A Woman Named Smith eBook

This eBook from the Gutenberg Project consists of approximately 305 pages of information about A Woman Named Smith.

A Woman Named Smith eBook

This eBook from the Gutenberg Project consists of approximately 305 pages of information about A Woman Named Smith.

I was grateful that The Author’s mind was too taken up with Hynds House history to focus itself upon us.  The Author spent his spare hours rummaging through such dusty and musty records as might throw some light upon the Hyndses.  In the old office were many faded plantation and household books, and he was able to glean enough from these to confirm the methodical carefulness of Freeman Hynds.  There were, too, dry receipts for “monies Paid by Mr. Rich.  Hynds” for some old slave; or a brief notice that “By Orders Mr. Richd.  Hynds, no Women shall be Whipt”; or “Bought by Mr. R. Hynds & Charg’d to his Acct., one Crippl’d Black Childe namd Scipio from Vanham’s Sale, & Given to Sukey his Mother.”  Another time it would be a list of Christmas gifts:  “One Colour’d Head Kerchief for Nancy.  One Flute for Blind Sam.  One Shoulder Cape for Kitty my Nurse.  One Horn-handl’d Knife for Agrippa.  One Pckt.  Tobacco & a Jorum of Rum for Shooba.”

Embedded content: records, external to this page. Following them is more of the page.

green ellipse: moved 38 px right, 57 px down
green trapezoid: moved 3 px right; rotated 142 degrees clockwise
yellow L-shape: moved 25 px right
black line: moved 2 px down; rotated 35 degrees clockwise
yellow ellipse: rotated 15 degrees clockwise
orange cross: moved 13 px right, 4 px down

Over against these items were others:  “By Orders Mr. Freeman Hynds, Juba to Receive Twenty light Lashes for Malingering; Black Tom to be Shipt to River Bottom Plantation for the Chastning of his Spiritt; Bread & Water & Irons 3 Dayes & Nights for Shooba for Frighting of his Fellowes & other Evil Behaviour.”

This was interesting enough, but not conclusive.  All that The Author could find only deepened his uncertainty, and this made him abominably cross, an ill temper increased by the presence of Mr. Nicholas Jelnik, who came and went, unruffled, aloof, with inscrutable eyes and a gently mocking smile.

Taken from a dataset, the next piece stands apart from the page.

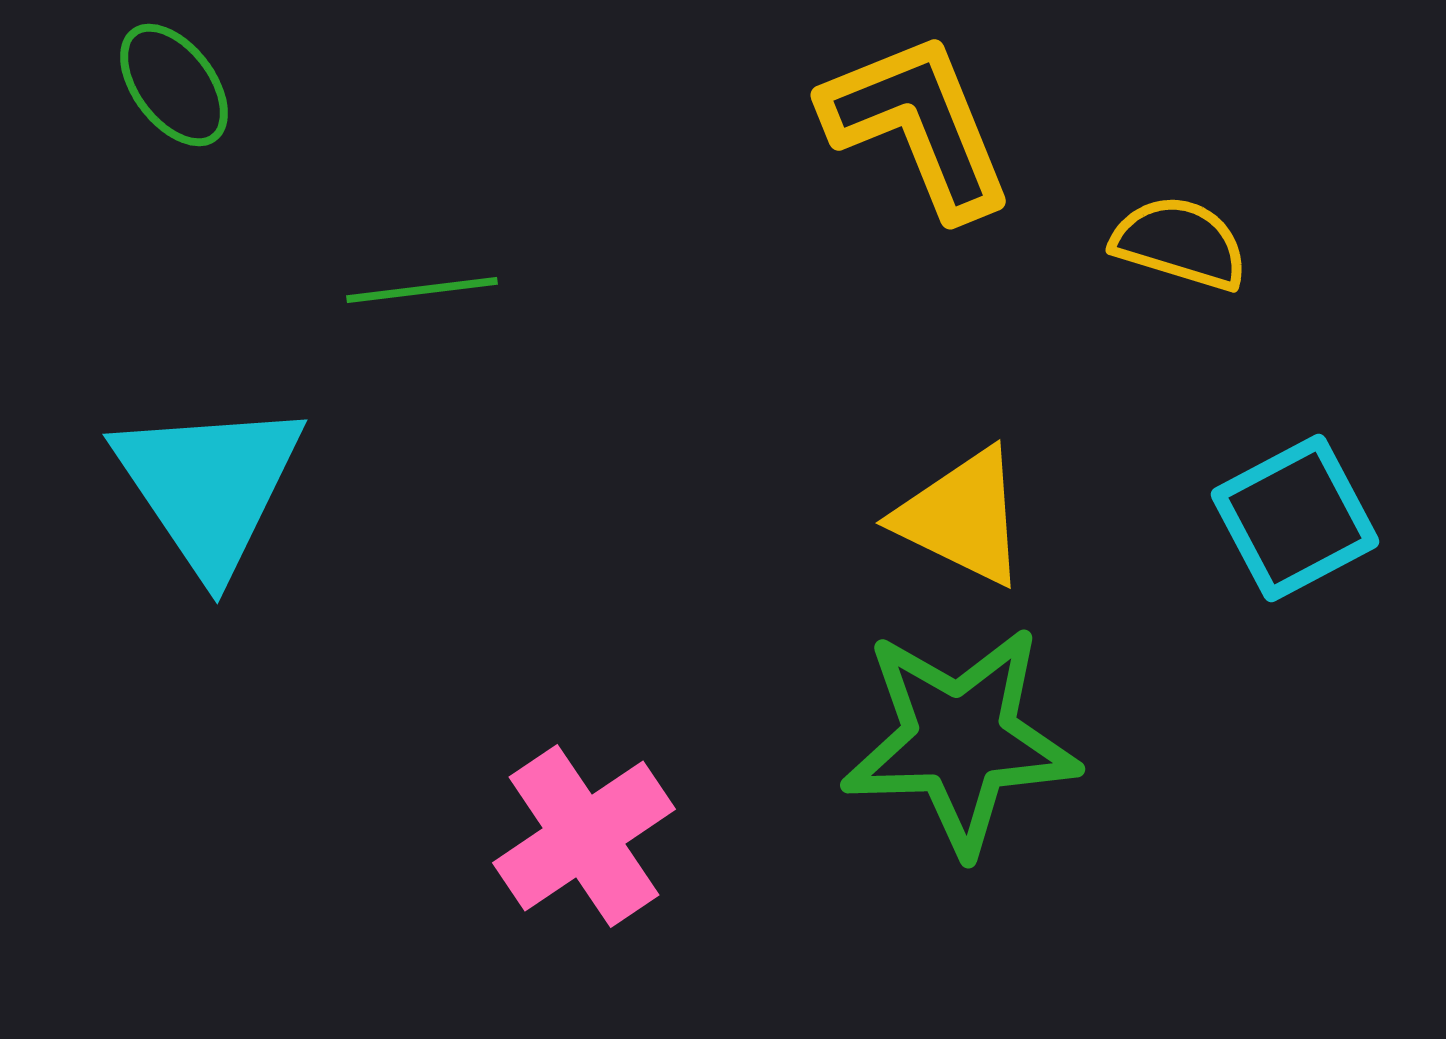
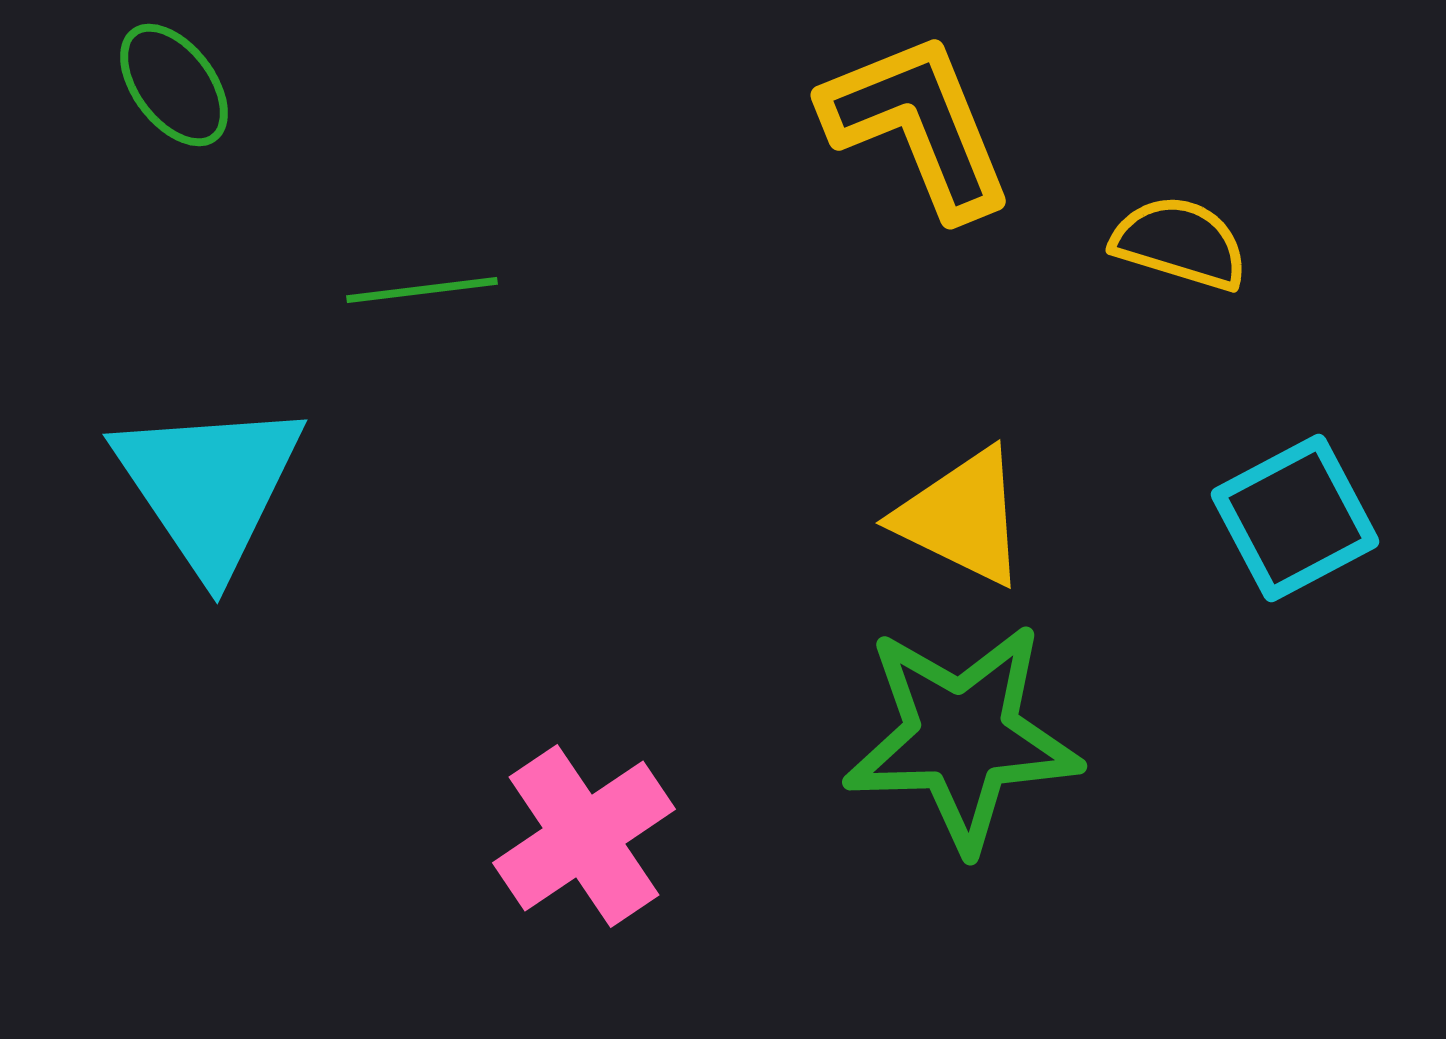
green star: moved 2 px right, 3 px up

The Harrison-Gores came shortly after Morenas left.  The Englishman was a pink-faced old gentleman in a shabby Norfolk suit and with the very thinnest legs on record—­“mocking-bird legs,” Fernolia called them.  His daughter was a gray-eyed Minerva with the skin of a baby and the walk of a Highland piper.  They found Carolina people charming, and they secured some valuable data for their book, “The Beginnings of American History.”  Everything in Hynds House pleased them, even The Author.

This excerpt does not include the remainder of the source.